A Novel Role of Protecadherin-7 in Regulation of Pydc3 Expression and the IFN-β Response During Osteoclast Differentiation.

Protocadherin-7 (Pcdh7) is a member of the protocadherin family, a subgroup of the cadherin superfamily. We previously demonstrated that Pcdh7 functions as a signaling receptor in osteoclast differentiation. In this study, we investigated the potential gene regulatory role of Pcdh7 in this process and identified Pyrin domain-containing protein 3 (Pydc3) as a key mediator of Pcdh7-mediated regulation of osteoclast differentiation.
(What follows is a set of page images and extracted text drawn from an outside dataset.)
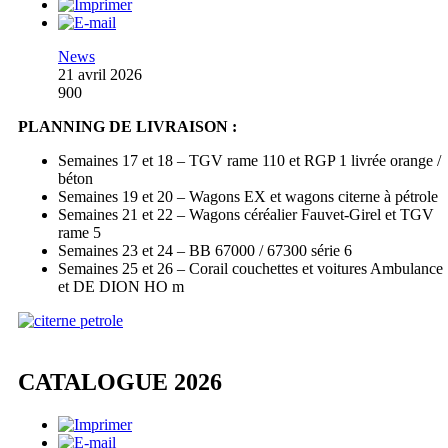
News
21 avril 2026
900
PLANNING DE LIVRAISON :
Semaines 17 et 18 – TGV rame 110 et RGP 1 livrée orange /
béton
Semaines 19 et 20 – Wagons EX et wagons citerne à pétrole
Semaines 21 et 22 – Wagons céréalier Fauvet-Girel et TGV
rame 5
Semaines 23 et 24 – BB 67000 / 67300 série 6
Semaines 25 et 26 – Corail couchettes et voitures Ambulance
et DE DION HO m
CATALOGUE 2026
Differential gene expression analysis comparing wild-type (Pcdh7(+/+)) and Pcdh7-deficient (Pcdh7(-/-)) cells revealed a significant upregulation of Pydc3 in Pcdh7(-/-) cells. RNAi-mediated knockdown of Pydc3 rescued the impaired osteoclast differentiation in Pcdh7(-/-) cells, whereas overexpression of Pydc3 suppressed osteoclast differentiation in Pcdh7(+/+) cells, suggesting that Pydc3 negatively regulates osteoclast differentiation. Additionally, Pcdh7(-/-) cells showed elevated expression of interferon response genes and increased production of interferon-β (IFN-β). Neutralization of IFN-β signaling using anti-IFN-β and/or anti-interferon alpha and beta receptor 1 (IFNAR1) antibodies significantly restored osteoclast differentiation in Pcdh7(-/-) cells. Collectively, these findings uncover a novel role for Pcdh7 in osteoclast differentiation through regulation of Pydc3 expression and IFN-β production.